HDP eski MYK üyesi Ayşe Yağcı, mahkemenin adil ve eşit yaklaşmasını istediklerini dile getirdi. Yağcı, “Baskı fazla anlıyoruz, ama asıl sanık sandalyesinde oturması gerekenler dışında bizi yargılamanız kabul edilecek bir durum değil. Bizim yargılamadan kaçma gibi bir durumumuz yok. Burada hakikati açığa çıkarmak istiyoruz. Bize AİHM yolunu gösteriyorsunuz, AİHM’in size gösterdiği yolu da dikkate alabilirsiniz” diye aktardı. 

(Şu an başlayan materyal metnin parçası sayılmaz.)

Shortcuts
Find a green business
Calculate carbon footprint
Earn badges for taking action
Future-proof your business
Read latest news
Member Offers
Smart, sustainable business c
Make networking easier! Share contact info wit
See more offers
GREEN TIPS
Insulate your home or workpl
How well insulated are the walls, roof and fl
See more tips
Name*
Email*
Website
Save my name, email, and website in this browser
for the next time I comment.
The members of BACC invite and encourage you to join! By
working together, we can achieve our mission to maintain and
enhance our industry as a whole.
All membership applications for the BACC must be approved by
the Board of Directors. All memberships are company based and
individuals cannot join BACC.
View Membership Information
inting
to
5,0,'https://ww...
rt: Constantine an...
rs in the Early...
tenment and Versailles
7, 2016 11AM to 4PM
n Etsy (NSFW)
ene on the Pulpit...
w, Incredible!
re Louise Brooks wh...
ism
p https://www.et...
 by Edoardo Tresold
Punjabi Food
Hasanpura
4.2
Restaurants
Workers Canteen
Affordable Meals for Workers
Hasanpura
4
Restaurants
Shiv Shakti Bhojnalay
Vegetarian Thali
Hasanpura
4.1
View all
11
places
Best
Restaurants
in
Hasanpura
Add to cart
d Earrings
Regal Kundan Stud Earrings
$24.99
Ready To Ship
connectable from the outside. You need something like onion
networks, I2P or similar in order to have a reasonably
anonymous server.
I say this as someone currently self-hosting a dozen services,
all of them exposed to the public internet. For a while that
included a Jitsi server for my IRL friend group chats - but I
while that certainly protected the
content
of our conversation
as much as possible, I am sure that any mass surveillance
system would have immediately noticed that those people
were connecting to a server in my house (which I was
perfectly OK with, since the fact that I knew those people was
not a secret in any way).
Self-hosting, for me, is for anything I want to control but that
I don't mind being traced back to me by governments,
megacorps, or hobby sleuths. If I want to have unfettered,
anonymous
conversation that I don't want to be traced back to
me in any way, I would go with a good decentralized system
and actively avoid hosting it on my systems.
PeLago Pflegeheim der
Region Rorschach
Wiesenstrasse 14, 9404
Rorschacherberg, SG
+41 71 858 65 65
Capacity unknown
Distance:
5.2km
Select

HDP eski MYK üyesi Meryem Adıbelli, Kürtçe konuştu. Devlet kurumlarının müdahillik taleplerini kabul etmediğini belirten Adıbelli, “İçişleri Bakanlığı ve emniyet hesap vermeleri gerekirken hesap soramaz” dedi.

'SAVUNMA HAKKIMIZ GASP EDİLİYOR'

Ardından görevi gasp edilen Amed Büyükşehir Belediye Eşbaşkanı Gülten Kışanak söz aldı. Savunma hakkının engellendiğini ifade eden Kışanak, “Ben susma hakkımı kullanmıyorum, siz benim savunma hakkımı gasp ediyorsunuz. Bir ayı daha geride bıraktık. Duruşma periyotları hayatın olağan akışına uygun mu? Hangi zamanda günlük ihtiyaçlarımı gidereceğim ve dosyayı inceleyip savunma yapmaya hazır hissedeceğim. Zamana ihtiyacım var. Ağır bir saldırı ve baskı altındayız. Ağır bir kumpasla karşı karşıyayız. Lütfen açık olun. Biz hayatımız boyunca açık olduk, gizli kapalı bir şey yapmadık. Bu iktidar da açık sözlü olsun” dedi. 

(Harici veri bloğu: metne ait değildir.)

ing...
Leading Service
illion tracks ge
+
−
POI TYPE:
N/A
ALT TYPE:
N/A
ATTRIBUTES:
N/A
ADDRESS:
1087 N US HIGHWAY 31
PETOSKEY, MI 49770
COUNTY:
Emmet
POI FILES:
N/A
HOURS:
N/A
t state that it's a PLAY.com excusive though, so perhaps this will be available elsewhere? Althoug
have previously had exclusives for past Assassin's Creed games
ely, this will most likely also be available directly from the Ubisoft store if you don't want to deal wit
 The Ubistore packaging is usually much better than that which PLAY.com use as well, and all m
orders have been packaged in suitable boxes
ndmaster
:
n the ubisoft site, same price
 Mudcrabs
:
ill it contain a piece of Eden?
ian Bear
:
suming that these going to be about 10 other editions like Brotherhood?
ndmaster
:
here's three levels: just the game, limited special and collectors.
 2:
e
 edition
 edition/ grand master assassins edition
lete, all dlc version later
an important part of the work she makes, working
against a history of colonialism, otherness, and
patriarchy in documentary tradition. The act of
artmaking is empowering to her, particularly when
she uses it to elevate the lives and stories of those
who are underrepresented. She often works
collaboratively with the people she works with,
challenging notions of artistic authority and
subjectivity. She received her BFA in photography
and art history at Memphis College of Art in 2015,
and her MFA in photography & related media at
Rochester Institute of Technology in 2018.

İktidar yetkililerinin kendilerine yönelik hedef gösteren sözlerini de hatırlatan Kışanak, “Bari siz çıkın gerçekleri söyleyin. Bunun adına maddi gerçeği ortaya çıkarmak, bağımsız yargı adalet, hukuk demeyin. Şurada çıkıp, ‘Siyasi iktidar bana talimat verdi ben de onlar gibi düşünüyorum size bu kadar ceza vereceğim’ deyin biz de ‘eyvallah’ deriz. Ama bunun adına mahkeme demeyin. Devlet sistemindeki hukuku bitirdiniz bari toplumdakini bitirmeyin. Hukuksuzluk üzerinden hukuk kurulamaz. Bunun adı faşizmdir, otoriterliktir” diye konuştu. 

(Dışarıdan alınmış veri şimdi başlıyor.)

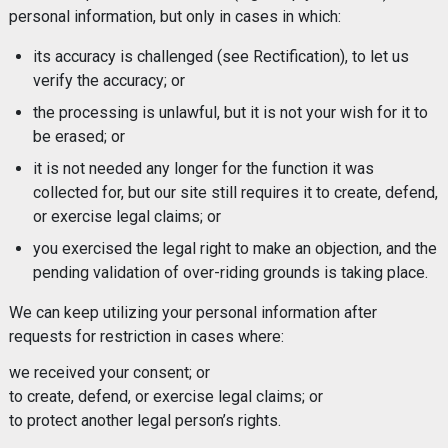
personal information, but only in cases in which:
its accuracy is challenged (see Rectification), to let us
verify the accuracy; or
the processing is unlawful, but it is not your wish for it to
be erased; or
it is not needed any longer for the function it was
collected for, but our site still requires it to create, defend,
or exercise legal claims; or
you exercised the legal right to make an objection, and the
pending validation of over-riding grounds is taking place.
We can keep utilizing your personal information after
requests for restriction in cases where:
we received your consent; or
to create, defend, or exercise legal claims; or
to protect another legal person’s rights.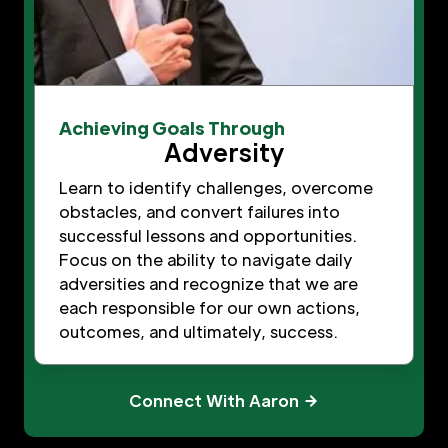
Achieving Goals Through
Adversity
Learn to identify challenges, overcome
obstacles, and convert failures into
successful lessons and opportunities.
Focus on the ability to navigate daily
adversities and recognize that we are
each responsible for our own actions,
outcomes, and ultimately, success.
Connect With Aaron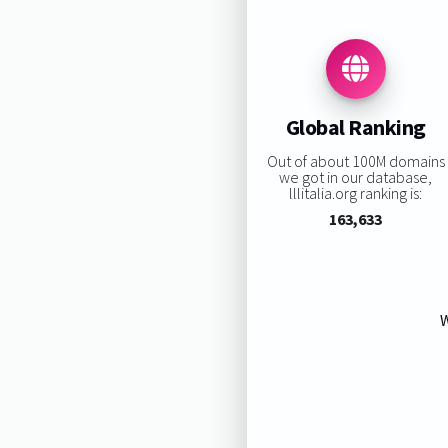
Global Ranking
Out of about 100M domains
we got in our database,
lllitalia.org ranking is:
163,633
W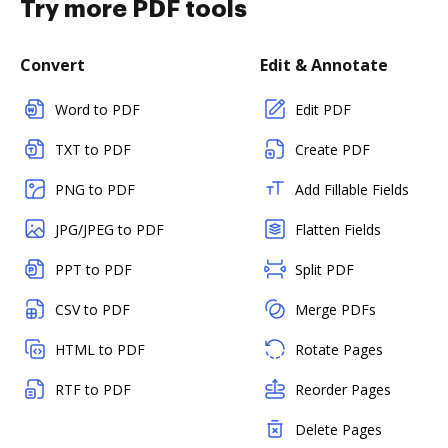
Try more PDF tools
Convert
Edit & Annotate
Word to PDF
Edit PDF
TXT to PDF
Create PDF
PNG to PDF
Add Fillable Fields
JPG/JPEG to PDF
Flatten Fields
PPT to PDF
Split PDF
CSV to PDF
Merge PDFs
HTML to PDF
Rotate Pages
RTF to PDF
Reorder Pages
Delete Pages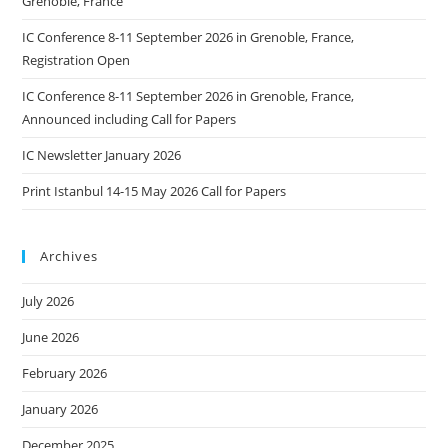
Grenoble, France
IC Conference 8-11 September 2026 in Grenoble, France,
Registration Open
IC Conference 8-11 September 2026 in Grenoble, France,
Announced including Call for Papers
IC Newsletter January 2026
Print Istanbul 14-15 May 2026 Call for Papers
Archives
July 2026
June 2026
February 2026
January 2026
December 2025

Gerçeklerin açığa çıkarılması için uğraştıklarını dile getiren Kışanak, “Karanlık eller ortaya çıkarılsın ki ülke aydınlığa çıkarılsın. Varsa bir müşteki benim ben! Davanın varsa bir müşteki bu toplumdur, halktır. Çocukları çatışmada, savaşta öldürülen halktır. Barışın, çözümün, önünde kim engel oldu? Bunun davacısı halktır “ifadelerini kullandı.

DENİZ POYRAZ DURUŞMASI

Ayla Akat Ata, Deniz Poyraz duruşmasına avukatlarının yanı sıra kendilerinin de gitmek istediğini, salonda olmak istediklerini belirterek, “Bir genç kadın arkadaşımız öldürüldü ve onun duruşması var. Kendisini öldüren şahsa hiçbir soru sorulmadan, arkasında başka güçler yok denilerek sadece onun adına iddianame hazırlandı. Biz doğal olarak bu dosyanın takipçisi de olacağız” diye aktardı.  Siyaseten çözülemeyen meselelerin yargı konusu yapıldığını dile getiren Akat, “Çözüm sürecinde silahların susması bile çok önemliydi. Böyle bir süreçte yaşamımıza giren şiddet vakalarıdır bunlar. Deniz Poyraz’ı öldürenler 6-8 Ekim’de de devredeydiler” dedi.

Duruşma 27 Aralık'a kadar ertelendi.